Anyone interested in the answer to this question should read Professor Clayton Cramer's relatively short but wonderfully accurate blog-essay posted July 7, 2004 entitled Playing Telephone With The Constitution. After pointing out that the infamous phrase appears no where in the Constitution (if you don't know that, check it out yourself), but rather appears in a letter from Thomas Jefferson to the Danbury Baptist Association, Professor Cramer notes:

It seems most likely that Jefferson's remarks were intended as a statement of what states should do--but even Jefferson recognized that the First Amendment was a limitation only on the federal government. State governments throughout the Revolutionary and early Republic period regularly took actions that clearly gave preference to religion in general, Christianity in particular, and in some cases, to specific Christian denominations.

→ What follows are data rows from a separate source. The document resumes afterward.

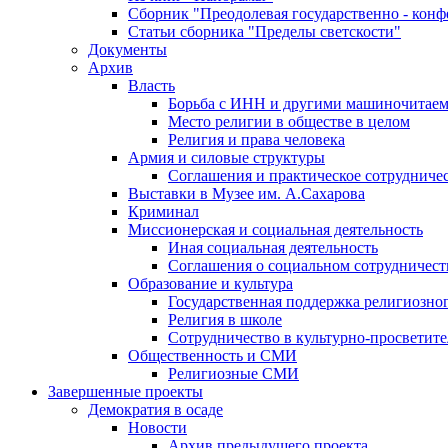
Сборник "Преодолевая государственно - кон
Статьи сборника "Пределы светскости"
Документы
Архив
Власть
Борьба с ИНН и другими машиночитае
Место религии в обществе в целом
Религия и права человека
Армия и силовые структуры
Соглашения и практическое сотрудниче
Выставки в Музее им. А.Сахарова
Криминал
Миссионерская и социальная деятельность
Иная социальная деятельность
Соглашения о социальном сотрудничест
Образование и культура
Государственная поддержка религиозно
Религия в школе
Сотрудничество в культурно-просветите
Общественность и СМИ
Религиозные СМИ
Завершенные проекты
Демократия в осаде
Новости
Архив предыдущего проекта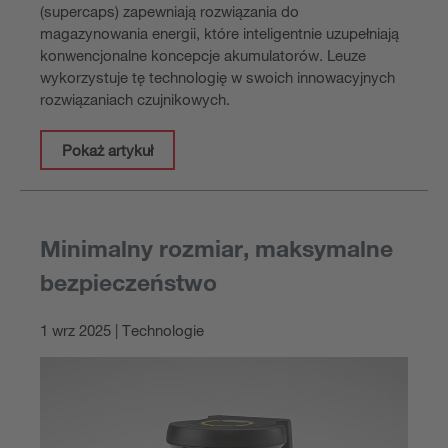
(supercaps) zapewniają rozwiązania do
magazynowania energii, które inteligentnie uzupełniają
konwencjonalne koncepcje akumulatorów. Leuze
wykorzystuje tę technologię w swoich innowacyjnych
rozwiązaniach czujnikowych.
Pokaż artykuł
Minimalny rozmiar, maksymalne
bezpieczeństwo
1 wrz 2025 | Technologie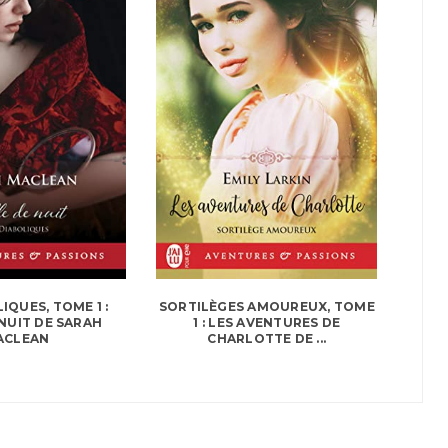
IQUES, TOME 1 :
SORTILÈGES AMOUREUX, TOME
 NUIT DE SARAH
1 : LES AVENTURES DE
ACLEAN
CHARLOTTE DE ...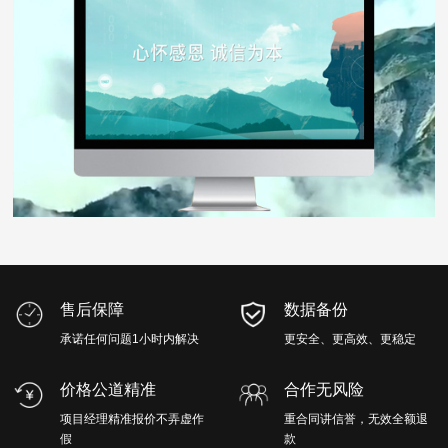
售后保障
数据备份
承诺任何问题1小时内解决
更安全、更高效、更稳定
价格公道精准
合作无风险
项目经理精准报价不弄虚作
重合同讲信誉，无效全额退
假
款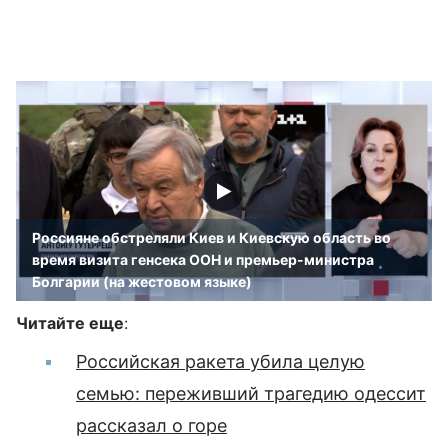
Россияне обстреляли Киев и Киевскую область во
время визита генсека ООН и премьер-министра
Болгарии (на жестовом языке)
Читайте еще
:
Российская ракета убила целую
семью: переживший трагедию одессит
рассказал о горе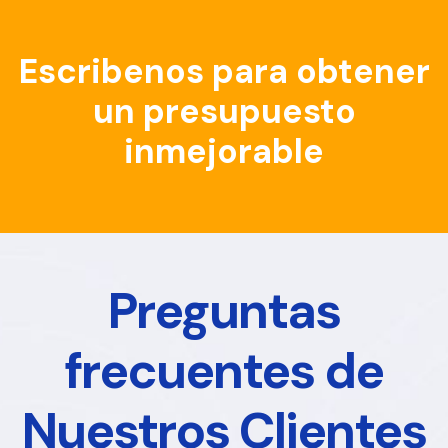
Escribenos para obtener
un presupuesto
inmejorable
Preguntas
frecuentes de
Nuestros Clientes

I would add one thing that his article omits. Thomas Jefferson was not the first to use the "wall" metaphor in describing the relationship which should exist between church and state. Roger Williams, the founder of Rhode Island used the same phrasing when discussing the relationship between church and state in 1644. Williams wrote that the Christian Church is separate from the world, and "when they have opened a gap in the hedge or wall of Separation between the Garden of the Church and the Wildernes of the world, God hath ever broke down the wall it selfe, removed the Candlestick, &c. and made his Garden a Wildernesse, as at this day." ["Mr. Cottons Letter Lately Printed, Examined and Answered," Roger Williams, 1644, London, from "The Complete Writings of Roger Williams," Vol. I, edited by Reuben Aldridge Guild, Russell & Russell Inc., New York: 1963, page 108, as quoted on Ye Olde Walls of Separation.]

While some (see, e.g., Ye Olde Walls of Separation) see Williams' language as simply reinforcing the view that there should be a high, impenetrable wall between church and state, this does not appear to be the way Rev. Williams' intended his phrase to be understood. In Religious Liberty by John T. Noonan and Edward McGlynn Gaffney, they point out that Rev. Williams' wall was a rather one-sided one. The wall existed not to protect the wilderness of the world (i.e., a "howling wilderness, in frost and snow") from the church, but the beautiful garden of the church from the wilderness of the world.

The wall or hedge, which God himself would break down if a gap was allowed in it, was thought of as a structure protecting the holiness of the church, keeping it from contamination by the world. [Religious Liberty (2001), p. 125.]

Certainly, the metaphor from the writings of the pre-eminent founder of the State of Rhode Island would have been known to Thomas Jefferson, and it is quite likely that he understood it in much the same way.

I mostly agree with Prof. Clayton: the separation of church and state metaphor should be given a fast and proper burial. The "wall" of separation was never intended to be a two-sided wall, but rather a wall which protects the church from intrusion by the state. The use of the wall to prevent the infusion of religious thought into secular life is a misuse of the First Amendment.